» **Exercise description**
The complete listing should be restated word for word.

» **Record excerpts**
----

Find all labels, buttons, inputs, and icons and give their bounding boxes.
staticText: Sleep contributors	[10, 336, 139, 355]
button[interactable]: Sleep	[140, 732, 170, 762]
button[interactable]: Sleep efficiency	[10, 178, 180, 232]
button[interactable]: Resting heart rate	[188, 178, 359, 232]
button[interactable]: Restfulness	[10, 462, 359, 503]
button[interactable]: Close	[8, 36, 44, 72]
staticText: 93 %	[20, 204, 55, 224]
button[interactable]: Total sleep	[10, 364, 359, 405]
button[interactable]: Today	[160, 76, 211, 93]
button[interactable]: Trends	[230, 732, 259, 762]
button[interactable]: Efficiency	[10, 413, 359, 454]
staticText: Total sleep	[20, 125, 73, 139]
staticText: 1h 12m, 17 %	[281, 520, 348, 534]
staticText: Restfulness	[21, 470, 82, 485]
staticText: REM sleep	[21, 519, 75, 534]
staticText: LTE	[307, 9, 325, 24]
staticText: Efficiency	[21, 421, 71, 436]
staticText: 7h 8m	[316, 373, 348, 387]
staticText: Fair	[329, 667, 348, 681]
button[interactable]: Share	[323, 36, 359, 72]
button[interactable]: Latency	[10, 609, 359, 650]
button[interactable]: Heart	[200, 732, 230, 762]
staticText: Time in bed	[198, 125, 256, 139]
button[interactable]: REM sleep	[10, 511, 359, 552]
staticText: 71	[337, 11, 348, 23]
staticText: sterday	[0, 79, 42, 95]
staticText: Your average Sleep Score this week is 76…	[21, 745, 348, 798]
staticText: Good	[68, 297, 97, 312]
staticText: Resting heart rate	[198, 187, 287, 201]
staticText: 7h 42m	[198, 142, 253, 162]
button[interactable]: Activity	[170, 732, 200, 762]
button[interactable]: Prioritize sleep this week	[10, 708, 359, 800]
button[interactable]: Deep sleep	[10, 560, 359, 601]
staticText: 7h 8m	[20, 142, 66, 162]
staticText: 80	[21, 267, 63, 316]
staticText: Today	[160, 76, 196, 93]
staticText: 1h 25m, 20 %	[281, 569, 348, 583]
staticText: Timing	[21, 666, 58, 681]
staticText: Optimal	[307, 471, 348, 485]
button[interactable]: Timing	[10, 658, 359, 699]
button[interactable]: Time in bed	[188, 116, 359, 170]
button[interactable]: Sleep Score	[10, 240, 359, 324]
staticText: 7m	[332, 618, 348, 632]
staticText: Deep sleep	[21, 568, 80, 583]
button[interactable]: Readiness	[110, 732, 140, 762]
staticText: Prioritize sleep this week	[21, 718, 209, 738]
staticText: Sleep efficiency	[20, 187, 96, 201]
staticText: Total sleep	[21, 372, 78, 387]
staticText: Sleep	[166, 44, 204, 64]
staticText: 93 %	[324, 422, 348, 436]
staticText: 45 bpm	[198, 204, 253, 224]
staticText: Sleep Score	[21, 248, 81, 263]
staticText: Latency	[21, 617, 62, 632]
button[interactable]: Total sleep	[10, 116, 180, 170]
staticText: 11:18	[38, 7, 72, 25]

----

» **Task answer**
Find all labels, buttons, inputs, and icons and give their bounding boxes.
staticText: Sleep contributors	[10, 336, 139, 355]
button[interactable]: Sleep	[140, 732, 170, 762]
button[interactable]: Sleep efficiency	[10, 178, 180, 232]
button[interactable]: Resting heart rate	[188, 178, 359, 232]
button[interactable]: Restfulness	[10, 462, 359, 503]
button[interactable]: Close	[8, 36, 44, 72]
staticText: 93 %	[20, 204, 55, 224]
button[interactable]: Total sleep	[10, 364, 359, 405]
button[interactable]: Today	[160, 76, 211, 93]
button[interactable]: Trends	[230, 732, 259, 762]
button[interactable]: Efficiency	[10, 413, 359, 454]
staticText: Total sleep	[20, 125, 73, 139]
staticText: 1h 12m, 17 %	[281, 520, 348, 534]
staticText: Restfulness	[21, 470, 82, 485]
staticText: REM sleep	[21, 519, 75, 534]
staticText: LTE	[307, 9, 325, 24]
staticText: Efficiency	[21, 421, 71, 436]
staticText: 7h 8m	[316, 373, 348, 387]
staticText: Fair	[329, 667, 348, 681]
button[interactable]: Share	[323, 36, 359, 72]
button[interactable]: Latency	[10, 609, 359, 650]
button[interactable]: Heart	[200, 732, 230, 762]
staticText: Time in bed	[198, 125, 256, 139]
button[interactable]: REM sleep	[10, 511, 359, 552]
staticText: 71	[337, 11, 348, 23]
staticText: sterday	[0, 79, 42, 95]
staticText: Your average Sleep Score this week is 76…	[21, 745, 348, 798]
staticText: Good	[68, 297, 97, 312]
staticText: Resting heart rate	[198, 187, 287, 201]
staticText: 7h 42m	[198, 142, 253, 162]
button[interactable]: Activity	[170, 732, 200, 762]
button[interactable]: Prioritize sleep this week	[10, 708, 359, 800]
button[interactable]: Deep sleep	[10, 560, 359, 601]
staticText: 7h 8m	[20, 142, 66, 162]
staticText: 80	[21, 267, 63, 316]
staticText: Today	[160, 76, 196, 93]
staticText: 1h 25m, 20 %	[281, 569, 348, 583]
staticText: Timing	[21, 666, 58, 681]
staticText: Optimal	[307, 471, 348, 485]
button[interactable]: Timing	[10, 658, 359, 699]
button[interactable]: Time in bed	[188, 116, 359, 170]
button[interactable]: Sleep Score	[10, 240, 359, 324]
staticText: 7m	[332, 618, 348, 632]
staticText: Deep sleep	[21, 568, 80, 583]
button[interactable]: Readiness	[110, 732, 140, 762]
staticText: Prioritize sleep this week	[21, 718, 209, 738]
staticText: Sleep efficiency	[20, 187, 96, 201]
staticText: Total sleep	[21, 372, 78, 387]
staticText: Sleep	[166, 44, 204, 64]
staticText: 93 %	[324, 422, 348, 436]
staticText: 45 bpm	[198, 204, 253, 224]
staticText: Sleep Score	[21, 248, 81, 263]
staticText: Latency	[21, 617, 62, 632]
button[interactable]: Total sleep	[10, 116, 180, 170]
staticText: 11:18	[38, 7, 72, 25]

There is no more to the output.